By the way, the artificial ligament has a history of being widely used in the 1980s, but it is rarely used due to the fact that foreign matter reaction due to wear powder is likely to occur and deterioration over time is remarkable (Non-Patent Documents 9 and 10). ).
Mazzucco L, et al. The use of autologous platelet gel to treat difficult-to-heal wounds: a pilot study.Transfusion 2004; 44: 1013-10181. Senet P, et al. Randomized trial and local biological effect of autologous platelets used as adjuvant therapy for chronic venous leg ulcers.J Vasc Surg 2003; 38: 1342-1348. Iba O, et al. Angiogenesis by implantation of peripheral blood mononuclear cells and platelets into ischemic limbs. Circulation 2002; 106: 2019-2025. Anitua E, et al. Autologous platelets as a source of proteins for healing and tissue regeneration.Thromb Haemost 2004; 91: 4-15. Marlovits S, et al. A new simplified technique for producing platelet-rich plasma: a short technical note.Eur Spine J 2004; 1: S102-106. Ishida K, et al. The regenerative effects of platelet-rich plasma on meniscal cells in vitro and its in vivo application with biodegradable gelatin hydrogel.Tissue Eng. 2007; 13: 1103-1112. Yazawa M, et al. Basic studies on the clinical applications of platelet-rich plasma.Cell Transplant 2003; 12: 509-518. Murray MM, et al. Enhanced histologic repair in a central wound in the anterior cruciate ligament with a collagen-platelet-rich plasma scaffold.J Orthop Res 2007; 25: 1007-1017 Claes LE, et al. Biological response to ligament wear particles. J Appl Biomater 1995; 6: 35-41. Murray AW, et al. 10-16 year results of Leeds-Keio anterior cruciate ligament reconstruction.Knee 2004; 11: 9-14.

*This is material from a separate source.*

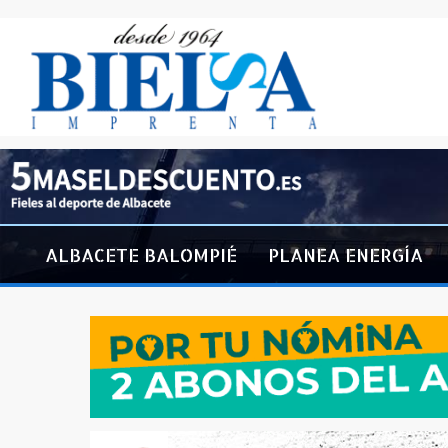
ALBACETE BALOMPIÉ
PLANEA ENERGÍA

However, the number of operations requiring ligament reconstruction is increasing year by year as people's demands for quality of life increase, and in the case of anterior cruciate ligament reconstruction surgery, a typical example, more than 250,000 cases worldwide worldwide In Japan, there are about 16,000 cases.
In the case of Japan and Europe where allogeneic tissue transplantation from the cadaver is not common as in the United States, the reconstructed ligament used for transplantation (reconstruction) is mainly a sacrifice of the healthy tissue (ligament or tendon) of the transplanted tissue piece. Although it is generally used as a (graft), the functional loss of ligaments and tendons collected as tissue pieces is serious.
As described above, it is very important to develop a temporary scaffold type artificial ligament having both biocompatibility and excellent initial strength and high bioactivity.
Accordingly, an object of the present invention is to provide a molded article useful for an artificial ligament having biocompatibility and excellent initial strength, and an artificial ligament using the same.

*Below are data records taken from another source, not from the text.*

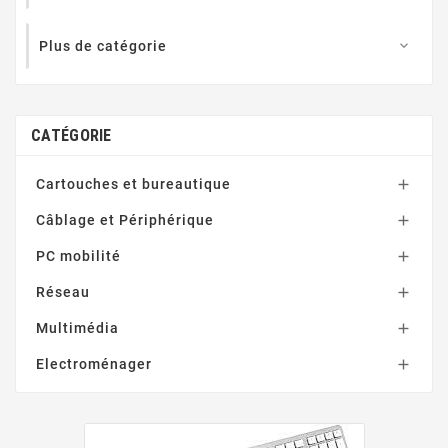
Plus de catégorie

CATÉGORIE
Cartouches et bureautique

Câblage et Périphérique

PC mobilité

Réseau

Multimédia

Electroménager

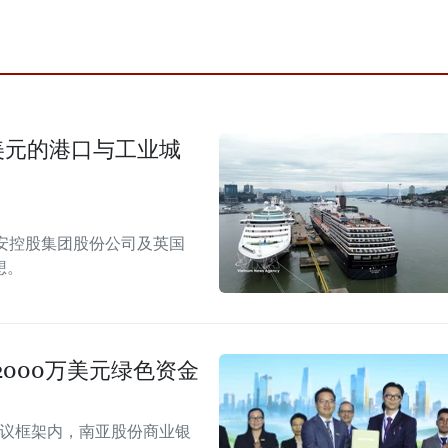
美元的港口与工业城
安控股集团股份公司及英国
想。
000万美元绿色资金
会议框架内，南亚股份商业银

  Therefore, the present inventor has been studying focusing on self-fibrin from the viewpoint of biocompatibility, suspending the plasma components and platelets and calcium ions that have been concentrated in advance, solidifying this into a predetermined shape, and then washing Thus, it was found that an extremely high strength fibrin molded body having a breaking strength of 0.01 MPa or more can be obtained without adding collagen or the like. Furthermore, when this fibrin molded body was transplanted as a scaffold-type artificial ligament, it was found that it had excellent engraftment and a ligament similar to a normal ligament tissue was regenerated, and the present invention was completed.

That is, the present invention is to solidify and mold a suspension containing a plasma component, platelets and calcium ions concentrated to 1 to 4 times for 0.5 to 72 hours. A high-strength fibrin molded body obtained by washing is provided.
Moreover, this invention provides the artificial ligament containing the said high intensity | strength fibrin molded object.

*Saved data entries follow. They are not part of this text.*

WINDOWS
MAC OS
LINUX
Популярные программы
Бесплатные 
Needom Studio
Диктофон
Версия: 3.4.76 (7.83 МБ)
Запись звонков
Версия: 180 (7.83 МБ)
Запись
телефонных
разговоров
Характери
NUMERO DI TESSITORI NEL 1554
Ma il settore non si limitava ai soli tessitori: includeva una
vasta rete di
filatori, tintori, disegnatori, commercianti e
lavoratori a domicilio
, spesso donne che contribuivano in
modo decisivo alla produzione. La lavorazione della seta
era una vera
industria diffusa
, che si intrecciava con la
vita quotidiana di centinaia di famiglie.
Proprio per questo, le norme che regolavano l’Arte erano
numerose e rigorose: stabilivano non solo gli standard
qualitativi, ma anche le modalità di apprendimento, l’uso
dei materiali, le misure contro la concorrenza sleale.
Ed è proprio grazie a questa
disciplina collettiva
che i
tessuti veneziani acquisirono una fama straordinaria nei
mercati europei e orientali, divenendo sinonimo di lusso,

  The high-strength fibrin molded body of the present invention has excellent initial strength with a breaking strength of 0.01 MPa or more and is composed of only biological components, so that it has excellent biocompatibility and is useful as a scaffold artificial ligament. This artificial ligament is useful as a material for reconstruction surgery of ligaments and tendons such as knees, elbows, shoulders, wrist joints, ankle joints, and finger joints. In addition, since the high-strength fibrin molded body of the present invention can be manufactured from plasma and platelets derived from the blood of the person undergoing treatment without using complicated procedures such as cell culture, virus infection, bacterial infection, Compatibility issues are also eliminated.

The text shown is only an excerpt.